向かい合う勇者も続いて自己紹介をするのだが、その直後に弟からの耳打ちが。
「気をつけろ……妹は一緒にいるととにかく疲れるヤツなんだ」
「はぁ……? 確かに奇抜な服装だが、いい子そうじゃないか。一体なんの問題が……」
「まあ、性格は基本、素直で優しい子なんだがな……」
ぱっと見で変な印象はあるものの、今のところ勇者の目から見てもおかしな言動はなく、むしろ好感触ですらある。

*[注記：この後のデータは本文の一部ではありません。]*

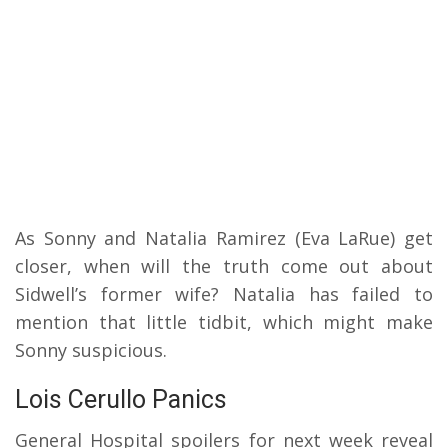
As Sonny and Natalia Ramirez (Eva LaRue) get
closer, when will the truth come out about
Sidwell’s former wife? Natalia has failed to
mention that little tidbit, which might make
Sonny suspicious.
Lois Cerullo Panics
General Hospital spoilers for next week reveal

それなのに、その兄ときたら、なにやら複雑な表情を浮かべて言い淀んでいた。特に問題点はないように思えるのだが。
「ところでお兄ちゃま、お姉ちゃまはどちらにいらっしゃいますの?」
きょろきょろと屋敷の様子を伺っていた妹は、弟に向けて急に本題を切り出してきた。
その問いかけに、弟はあからさまな動揺を見せる。
「ね、姉ちゃんか!? ごめんなー姉ちゃんは生憎留守でなー! いやー残念だなー!」
「でしたら、お姉ちゃまが帰ってくるまで待たせていただきますわ!」
「ええ!?」
それにしても、これは動揺しすぎではなかろうか。
怒っているわけでもなく、ここまで取り乱す弟も珍しい。ただならぬ事情があるのか、と気にかかり、勇者は小声で尋ねてみることにした。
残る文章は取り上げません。